**WORK INSTRUCTION:**
When you retype the data, keep every line exactly as it appears.

===== PROVIDED DATA =====

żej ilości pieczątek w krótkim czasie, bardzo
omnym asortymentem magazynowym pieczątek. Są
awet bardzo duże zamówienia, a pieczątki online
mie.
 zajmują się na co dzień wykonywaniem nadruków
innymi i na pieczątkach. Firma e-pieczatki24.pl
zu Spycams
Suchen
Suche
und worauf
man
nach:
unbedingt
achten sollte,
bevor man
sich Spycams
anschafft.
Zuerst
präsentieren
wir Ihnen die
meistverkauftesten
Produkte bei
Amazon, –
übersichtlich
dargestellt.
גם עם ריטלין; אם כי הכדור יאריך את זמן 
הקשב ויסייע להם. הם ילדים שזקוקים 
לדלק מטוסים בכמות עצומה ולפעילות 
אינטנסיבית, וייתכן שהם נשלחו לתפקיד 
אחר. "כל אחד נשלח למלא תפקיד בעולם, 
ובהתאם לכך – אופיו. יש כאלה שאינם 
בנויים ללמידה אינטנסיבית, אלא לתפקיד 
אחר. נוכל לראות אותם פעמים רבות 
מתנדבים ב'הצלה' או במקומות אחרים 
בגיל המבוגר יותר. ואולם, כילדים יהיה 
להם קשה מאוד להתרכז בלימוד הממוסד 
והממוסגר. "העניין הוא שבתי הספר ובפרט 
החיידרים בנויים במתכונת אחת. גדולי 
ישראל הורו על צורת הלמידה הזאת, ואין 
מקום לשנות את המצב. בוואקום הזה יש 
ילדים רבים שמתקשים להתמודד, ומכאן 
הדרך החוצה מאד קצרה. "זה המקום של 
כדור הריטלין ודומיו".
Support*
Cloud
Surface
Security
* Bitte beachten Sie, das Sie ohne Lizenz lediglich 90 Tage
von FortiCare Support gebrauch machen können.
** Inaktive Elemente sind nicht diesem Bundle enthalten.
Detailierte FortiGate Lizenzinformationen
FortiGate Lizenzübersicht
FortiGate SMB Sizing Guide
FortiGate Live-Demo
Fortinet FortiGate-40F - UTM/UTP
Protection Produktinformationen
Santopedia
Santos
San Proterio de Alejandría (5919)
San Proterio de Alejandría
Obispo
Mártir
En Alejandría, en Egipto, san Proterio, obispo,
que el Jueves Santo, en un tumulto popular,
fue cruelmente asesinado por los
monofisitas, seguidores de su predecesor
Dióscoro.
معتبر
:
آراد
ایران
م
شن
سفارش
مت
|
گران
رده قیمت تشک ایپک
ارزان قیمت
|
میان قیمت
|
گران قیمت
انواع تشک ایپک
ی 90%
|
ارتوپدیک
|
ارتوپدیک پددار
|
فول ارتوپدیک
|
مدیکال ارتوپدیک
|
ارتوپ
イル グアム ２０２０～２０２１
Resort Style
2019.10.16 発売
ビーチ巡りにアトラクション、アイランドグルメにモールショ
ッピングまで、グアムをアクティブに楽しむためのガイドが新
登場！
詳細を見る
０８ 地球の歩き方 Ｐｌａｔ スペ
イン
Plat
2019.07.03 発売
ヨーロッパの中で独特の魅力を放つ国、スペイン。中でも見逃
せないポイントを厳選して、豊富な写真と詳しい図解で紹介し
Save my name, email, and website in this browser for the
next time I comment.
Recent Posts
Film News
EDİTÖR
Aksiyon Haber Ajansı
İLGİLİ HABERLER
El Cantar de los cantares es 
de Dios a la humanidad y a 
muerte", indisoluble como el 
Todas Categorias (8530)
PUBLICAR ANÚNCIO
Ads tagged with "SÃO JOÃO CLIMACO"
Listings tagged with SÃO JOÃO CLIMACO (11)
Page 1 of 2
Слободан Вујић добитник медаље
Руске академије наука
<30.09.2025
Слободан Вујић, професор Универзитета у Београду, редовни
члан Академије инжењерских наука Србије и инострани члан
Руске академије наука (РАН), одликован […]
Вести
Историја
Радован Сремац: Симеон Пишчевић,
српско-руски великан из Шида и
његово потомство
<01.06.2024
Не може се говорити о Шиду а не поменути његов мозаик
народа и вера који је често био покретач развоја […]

=====

**ANSWER TO THIS EXERCISE:**
żej ilości pieczątek w krótkim czasie, bardzo
omnym asortymentem magazynowym pieczątek. Są
awet bardzo duże zamówienia, a pieczątki online
mie.
 zajmują się na co dzień wykonywaniem nadruków
innymi i na pieczątkach. Firma e-pieczatki24.pl
zu Spycams
Suchen
Suche
und worauf
man
nach:
unbedingt
achten sollte,
bevor man
sich Spycams
anschafft.
Zuerst
präsentieren
wir Ihnen die
meistverkauftesten
Produkte bei
Amazon, –
übersichtlich
dargestellt.
גם עם ריטלין; אם כי הכדור יאריך את זמן 
הקשב ויסייע להם. הם ילדים שזקוקים 
לדלק מטוסים בכמות עצומה ולפעילות 
אינטנסיבית, וייתכן שהם נשלחו לתפקיד 
אחר. "כל אחד נשלח למלא תפקיד בעולם, 
ובהתאם לכך – אופיו. יש כאלה שאינם 
בנויים ללמידה אינטנסיבית, אלא לתפקיד 
אחר. נוכל לראות אותם פעמים רבות 
מתנדבים ב'הצלה' או במקומות אחרים 
בגיל המבוגר יותר. ואולם, כילדים יהיה 
להם קשה מאוד להתרכז בלימוד הממוסד 
והממוסגר. "העניין הוא שבתי הספר ובפרט 
החיידרים בנויים במתכונת אחת. גדולי 
ישראל הורו על צורת הלמידה הזאת, ואין 
מקום לשנות את המצב. בוואקום הזה יש 
ילדים רבים שמתקשים להתמודד, ומכאן 
הדרך החוצה מאד קצרה. "זה המקום של 
כדור הריטלין ודומיו".
Support*
Cloud
Surface
Security
* Bitte beachten Sie, das Sie ohne Lizenz lediglich 90 Tage
von FortiCare Support gebrauch machen können.
** Inaktive Elemente sind nicht diesem Bundle enthalten.
Detailierte FortiGate Lizenzinformationen
FortiGate Lizenzübersicht
FortiGate SMB Sizing Guide
FortiGate Live-Demo
Fortinet FortiGate-40F - UTM/UTP
Protection Produktinformationen
Santopedia
Santos
San Proterio de Alejandría (5919)
San Proterio de Alejandría
Obispo
Mártir
En Alejandría, en Egipto, san Proterio, obispo,
que el Jueves Santo, en un tumulto popular,
fue cruelmente asesinado por los
monofisitas, seguidores de su predecesor
Dióscoro.
معتبر
:
آراد
ایران
م
شن
سفارش
مت
|
گران
رده قیمت تشک ایپک
ارزان قیمت
|
میان قیمت
|
گران قیمت
انواع تشک ایپک
ی 90%
|
ارتوپدیک
|
ارتوپدیک پددار
|
فول ارتوپدیک
|
مدیکال ارتوپدیک
|
ارتوپ
イル グアム ２０２０～２０２１
Resort Style
2019.10.16 発売
ビーチ巡りにアトラクション、アイランドグルメにモールショ
ッピングまで、グアムをアクティブに楽しむためのガイドが新
登場！
詳細を見る
０８ 地球の歩き方 Ｐｌａｔ スペ
イン
Plat
2019.07.03 発売
ヨーロッパの中で独特の魅力を放つ国、スペイン。中でも見逃
せないポイントを厳選して、豊富な写真と詳しい図解で紹介し
Save my name, email, and website in this browser for the
next time I comment.
Recent Posts
Film News
EDİTÖR
Aksiyon Haber Ajansı
İLGİLİ HABERLER
El Cantar de los cantares es 
de Dios a la humanidad y a 
muerte", indisoluble como el 
Todas Categorias (8530)
PUBLICAR ANÚNCIO
Ads tagged with "SÃO JOÃO CLIMACO"
Listings tagged with SÃO JOÃO CLIMACO (11)
Page 1 of 2
Слободан Вујић добитник медаље
Руске академије наука
<30.09.2025
Слободан Вујић, професор Универзитета у Београду, редовни
члан Академије инжењерских наука Србије и инострани члан
Руске академије наука (РАН), одликован […]
Вести
Историја
Радован Сремац: Симеон Пишчевић,
српско-руски великан из Шида и
његово потомство
<01.06.2024
Не може се говорити о Шиду а не поменути његов мозаик
народа и вера који је често био покретач развоја […]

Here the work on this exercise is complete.